Stored dataset items:
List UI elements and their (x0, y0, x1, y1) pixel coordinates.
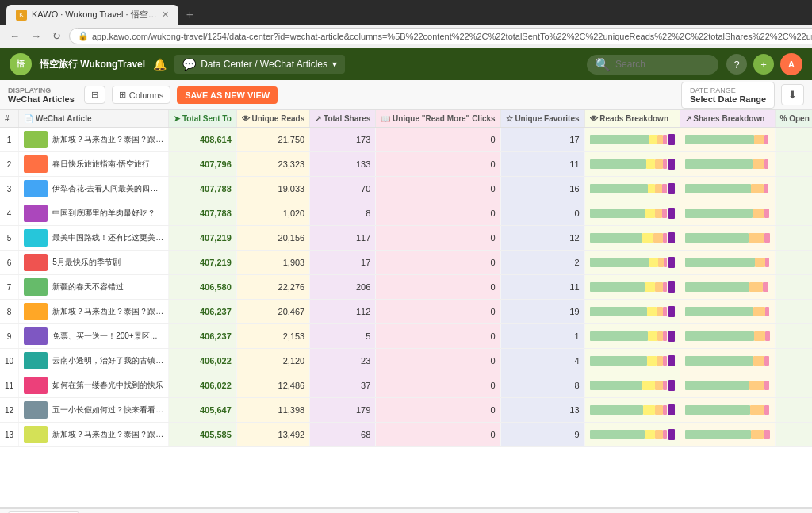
download-button[interactable]: ⬇ (781, 84, 804, 105)
cell-num: 13 (0, 423, 19, 447)
displaying-label: DISPLAYING (8, 86, 75, 94)
search-input[interactable] (615, 59, 710, 70)
cell-reads: 20,156 (236, 226, 309, 251)
th-article-icon: 📄 (24, 114, 36, 123)
article-title: 中国到底哪里的羊肉最好吃？ (52, 208, 155, 219)
cell-num: 9 (0, 324, 19, 349)
active-tab[interactable]: K KAWO · Wukong Travel · 悟空… ✕ (6, 5, 178, 25)
cell-sent: 406,237 (169, 300, 237, 324)
cell-article: 新加坡？马来西亚？泰国？跟花憔... (19, 423, 169, 447)
header-search-box[interactable]: 🔍 (587, 55, 718, 75)
cell-favorites: 2 (500, 251, 584, 275)
cell-reads: 11,398 (236, 398, 309, 423)
th-shares-icon: ↗ (315, 114, 324, 123)
wechat-nav-item[interactable]: 💬 Data Center / WeChat Articles ▾ (174, 55, 345, 74)
article-thumbnail (24, 401, 48, 419)
cell-article: 五一小长假如何过？快来看看我们... (19, 398, 169, 423)
cell-article: 新加坡？马来西亚？泰国？跟花憔... (19, 300, 169, 324)
cell-shares-breakdown (680, 398, 775, 423)
cell-shares: 117 (310, 226, 376, 251)
cell-open-rate: 2.38% (775, 226, 812, 251)
brand-name: 悟空旅行 WukongTravel (40, 58, 145, 71)
filter-toggle-button[interactable]: ⊟ (84, 86, 105, 104)
article-title: 如何在第一缕春光中找到的快乐 (52, 380, 163, 391)
cell-open-rate: 3.21% (775, 423, 812, 447)
app-container: 悟 悟空旅行 WukongTravel 🔔 💬 Data Center / We… (0, 48, 812, 513)
help-button[interactable]: ? (726, 54, 747, 75)
article-thumbnail (24, 278, 48, 296)
cell-num: 7 (0, 275, 19, 300)
cell-article: 中国到底哪里的羊肉最好吃？ (19, 201, 169, 226)
add-button[interactable]: + (753, 54, 774, 75)
th-shares[interactable]: ↗ Total Shares (310, 110, 376, 128)
th-more-clicks[interactable]: 📖 Unique "Read More" Clicks (376, 110, 500, 128)
tab-close-btn[interactable]: ✕ (162, 10, 169, 20)
th-article[interactable]: 📄 WeChat Article (19, 110, 169, 128)
cell-sent: 407,788 (169, 177, 237, 201)
browser-chrome: K KAWO · Wukong Travel · 悟空… ✕ + ← → ↻ 🔒… (0, 0, 812, 48)
article-title: 伊犁杏花-去看人间最美的四月天！ (52, 183, 163, 194)
cell-reads: 23,323 (236, 152, 309, 177)
back-button[interactable]: ← (6, 29, 23, 44)
table-row: 9 免票、买一送一！200+景区优惠... 406,237 2,153 5 0 … (0, 324, 812, 349)
cell-reads-breakdown (584, 423, 680, 447)
table-row: 5 最美中国路线！还有比这更美的... 407,219 20,156 117 0… (0, 226, 812, 251)
cell-num: 12 (0, 398, 19, 423)
user-avatar[interactable]: A (780, 53, 802, 75)
cell-shares: 68 (310, 423, 376, 447)
cell-open-rate: 0.48% (775, 349, 812, 373)
cell-sent: 407,219 (169, 226, 237, 251)
cell-more-clicks: 0 (376, 373, 500, 398)
cell-open-rate: 2.67% (775, 398, 812, 423)
cell-reads-breakdown (584, 275, 680, 300)
article-title: 新疆的春天不容错过 (52, 281, 124, 293)
cell-sent: 406,237 (169, 324, 237, 349)
new-tab-button[interactable]: + (182, 6, 198, 24)
article-title: 免票、买一送一！200+景区优惠... (52, 331, 163, 342)
table-row: 13 新加坡？马来西亚？泰国？跟花憔... 405,585 13,492 68 … (0, 423, 812, 447)
cell-favorites: 11 (500, 275, 584, 300)
cell-reads: 13,492 (236, 423, 309, 447)
th-sent-icon: ➤ (174, 114, 182, 123)
cell-article: 新疆的春天不容错过 (19, 275, 169, 300)
cell-sent: 405,585 (169, 423, 237, 447)
cell-more-clicks: 0 (376, 275, 500, 300)
displaying-block: DISPLAYING WeChat Articles (8, 86, 75, 104)
th-reads[interactable]: 👁 Unique Reads (236, 110, 309, 128)
cell-reads-breakdown (584, 152, 680, 177)
article-thumbnail (24, 205, 48, 222)
article-thumbnail (24, 426, 48, 443)
th-more-icon: 📖 (381, 114, 393, 123)
th-favorites[interactable]: ☆ Unique Favorites (500, 110, 584, 128)
forward-button[interactable]: → (28, 29, 44, 44)
article-thumbnail (24, 254, 48, 271)
cell-more-clicks: 0 (376, 398, 500, 423)
cell-more-clicks: 0 (376, 423, 500, 447)
address-bar[interactable]: 🔒 app.kawo.com/wukong-travel/1254/data-c… (69, 28, 812, 44)
columns-button[interactable]: ⊞ Columns (112, 86, 170, 104)
cell-favorites: 16 (500, 177, 584, 201)
cell-shares-breakdown (680, 275, 775, 300)
cell-favorites: 0 (500, 201, 584, 226)
th-shares-breakdown[interactable]: ↗ Shares Breakdown (680, 110, 775, 128)
cell-sent: 406,022 (169, 373, 237, 398)
cell-favorites: 17 (500, 128, 584, 152)
cell-reads: 12,486 (236, 373, 309, 398)
cell-article: 春日快乐旅旅指南-悟空旅行 (19, 152, 169, 177)
date-range-button[interactable]: DATE RANGE Select Date Range (681, 82, 775, 109)
cell-favorites: 11 (500, 152, 584, 177)
article-title: 新加坡？马来西亚？泰国？跟花憔... (52, 429, 163, 440)
cell-article: 伊犁杏花-去看人间最美的四月天！ (19, 177, 169, 201)
table-row: 6 5月最快乐的季节剧 407,219 1,903 17 0 2 0.42% 7… (0, 251, 812, 275)
th-open-rate[interactable]: % Open Rate of Push Message (775, 110, 812, 128)
cell-num: 5 (0, 226, 19, 251)
th-reads-breakdown[interactable]: 👁 Reads Breakdown (584, 110, 680, 128)
reload-button[interactable]: ↻ (49, 29, 64, 44)
notification-bell-icon[interactable]: 🔔 (153, 58, 167, 71)
save-as-new-view-button[interactable]: SAVE AS NEW VIEW (177, 86, 278, 104)
data-table-container[interactable]: # 📄 WeChat Article ➤ Total Sent To 👁 Uni… (0, 110, 812, 507)
table-body: 1 新加坡？马来西亚？泰国？跟花憔... 408,614 21,750 173 … (0, 128, 812, 447)
th-sent[interactable]: ➤ Total Sent To (169, 110, 237, 128)
displaying-value: WeChat Articles (8, 94, 75, 104)
cell-open-rate: 3.63% (775, 275, 812, 300)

Exercise brief:
In the answer, the data should reappear exactly, with no pictures.

Reply to the task:
List UI elements and their (x0, y0, x1, y1) pixel coordinates.
download-button[interactable]: ⬇ (781, 84, 804, 105)
cell-num: 13 (0, 423, 19, 447)
displaying-label: DISPLAYING (8, 86, 75, 94)
search-input[interactable] (615, 59, 710, 70)
cell-reads: 20,156 (236, 226, 309, 251)
th-article-icon: 📄 (24, 114, 36, 123)
article-title: 中国到底哪里的羊肉最好吃？ (52, 208, 155, 219)
cell-num: 9 (0, 324, 19, 349)
active-tab[interactable]: K KAWO · Wukong Travel · 悟空… ✕ (6, 5, 178, 25)
cell-sent: 406,237 (169, 300, 237, 324)
cell-article: 新加坡？马来西亚？泰国？跟花憔... (19, 423, 169, 447)
header-search-box[interactable]: 🔍 (587, 55, 718, 75)
cell-favorites: 2 (500, 251, 584, 275)
cell-reads: 11,398 (236, 398, 309, 423)
th-shares-icon: ↗ (315, 114, 324, 123)
wechat-nav-item[interactable]: 💬 Data Center / WeChat Articles ▾ (174, 55, 345, 74)
article-thumbnail (24, 401, 48, 419)
cell-article: 五一小长假如何过？快来看看我们... (19, 398, 169, 423)
cell-article: 新加坡？马来西亚？泰国？跟花憔... (19, 300, 169, 324)
cell-shares-breakdown (680, 398, 775, 423)
cell-shares: 117 (310, 226, 376, 251)
cell-open-rate: 2.38% (775, 226, 812, 251)
brand-name: 悟空旅行 WukongTravel (40, 58, 145, 71)
filter-toggle-button[interactable]: ⊟ (84, 86, 105, 104)
article-title: 如何在第一缕春光中找到的快乐 (52, 380, 163, 391)
cell-open-rate: 3.21% (775, 423, 812, 447)
app-container: 悟 悟空旅行 WukongTravel 🔔 💬 Data Center / We… (0, 48, 812, 513)
help-button[interactable]: ? (726, 54, 747, 75)
article-thumbnail (24, 278, 48, 296)
cell-num: 7 (0, 275, 19, 300)
cell-article: 中国到底哪里的羊肉最好吃？ (19, 201, 169, 226)
add-button[interactable]: + (753, 54, 774, 75)
th-shares[interactable]: ↗ Total Shares (310, 110, 376, 128)
th-more-clicks[interactable]: 📖 Unique "Read More" Clicks (376, 110, 500, 128)
tab-close-btn[interactable]: ✕ (162, 10, 169, 20)
th-article[interactable]: 📄 WeChat Article (19, 110, 169, 128)
cell-sent: 407,788 (169, 177, 237, 201)
browser-chrome: K KAWO · Wukong Travel · 悟空… ✕ + ← → ↻ 🔒… (0, 0, 812, 48)
article-title: 伊犁杏花-去看人间最美的四月天！ (52, 183, 163, 194)
cell-reads: 23,323 (236, 152, 309, 177)
back-button[interactable]: ← (6, 29, 23, 44)
table-row: 9 免票、买一送一！200+景区优惠... 406,237 2,153 5 0 … (0, 324, 812, 349)
cell-reads-breakdown (584, 423, 680, 447)
table-row: 5 最美中国路线！还有比这更美的... 407,219 20,156 117 0… (0, 226, 812, 251)
cell-num: 12 (0, 398, 19, 423)
user-avatar[interactable]: A (780, 53, 802, 75)
cell-shares: 68 (310, 423, 376, 447)
cell-open-rate: 0.48% (775, 349, 812, 373)
cell-sent: 407,219 (169, 226, 237, 251)
cell-more-clicks: 0 (376, 373, 500, 398)
cell-open-rate: 2.67% (775, 398, 812, 423)
cell-reads-breakdown (584, 275, 680, 300)
article-title: 新疆的春天不容错过 (52, 281, 124, 293)
cell-sent: 406,237 (169, 324, 237, 349)
new-tab-button[interactable]: + (182, 6, 198, 24)
article-title: 免票、买一送一！200+景区优惠... (52, 331, 163, 342)
table-row: 13 新加坡？马来西亚？泰国？跟花憔... 405,585 13,492 68 … (0, 423, 812, 447)
cell-favorites: 11 (500, 275, 584, 300)
cell-reads: 13,492 (236, 423, 309, 447)
th-sent-icon: ➤ (174, 114, 182, 123)
cell-article: 新疆的春天不容错过 (19, 275, 169, 300)
cell-sent: 405,585 (169, 423, 237, 447)
cell-more-clicks: 0 (376, 275, 500, 300)
displaying-block: DISPLAYING WeChat Articles (8, 86, 75, 104)
th-reads[interactable]: 👁 Unique Reads (236, 110, 309, 128)
cell-reads-breakdown (584, 152, 680, 177)
article-thumbnail (24, 205, 48, 222)
article-thumbnail (24, 426, 48, 443)
th-more-icon: 📖 (381, 114, 393, 123)
th-favorites[interactable]: ☆ Unique Favorites (500, 110, 584, 128)
forward-button[interactable]: → (28, 29, 44, 44)
article-thumbnail (24, 254, 48, 271)
cell-more-clicks: 0 (376, 398, 500, 423)
cell-more-clicks: 0 (376, 423, 500, 447)
address-bar[interactable]: 🔒 app.kawo.com/wukong-travel/1254/data-c… (69, 28, 812, 44)
columns-button[interactable]: ⊞ Columns (112, 86, 170, 104)
cell-favorites: 16 (500, 177, 584, 201)
cell-shares-breakdown (680, 275, 775, 300)
cell-favorites: 0 (500, 201, 584, 226)
th-shares-breakdown[interactable]: ↗ Shares Breakdown (680, 110, 775, 128)
cell-sent: 406,022 (169, 373, 237, 398)
cell-favorites: 17 (500, 128, 584, 152)
cell-reads: 12,486 (236, 373, 309, 398)
cell-article: 春日快乐旅旅指南-悟空旅行 (19, 152, 169, 177)
date-range-button[interactable]: DATE RANGE Select Date Range (681, 82, 775, 109)
cell-favorites: 11 (500, 152, 584, 177)
article-title: 新加坡？马来西亚？泰国？跟花憔... (52, 429, 163, 440)
cell-article: 伊犁杏花-去看人间最美的四月天！ (19, 177, 169, 201)
table-row: 6 5月最快乐的季节剧 407,219 1,903 17 0 2 0.42% 7… (0, 251, 812, 275)
th-open-rate[interactable]: % Open Rate of Push Message (775, 110, 812, 128)
cell-num: 5 (0, 226, 19, 251)
th-reads-breakdown[interactable]: 👁 Reads Breakdown (584, 110, 680, 128)
reload-button[interactable]: ↻ (49, 29, 64, 44)
notification-bell-icon[interactable]: 🔔 (153, 58, 167, 71)
save-as-new-view-button[interactable]: SAVE AS NEW VIEW (177, 86, 278, 104)
data-table-container[interactable]: # 📄 WeChat Article ➤ Total Sent To 👁 Uni… (0, 110, 812, 507)
table-body: 1 新加坡？马来西亚？泰国？跟花憔... 408,614 21,750 173 … (0, 128, 812, 447)
th-sent[interactable]: ➤ Total Sent To (169, 110, 237, 128)
displaying-value: WeChat Articles (8, 94, 75, 104)
cell-open-rate: 3.63% (775, 275, 812, 300)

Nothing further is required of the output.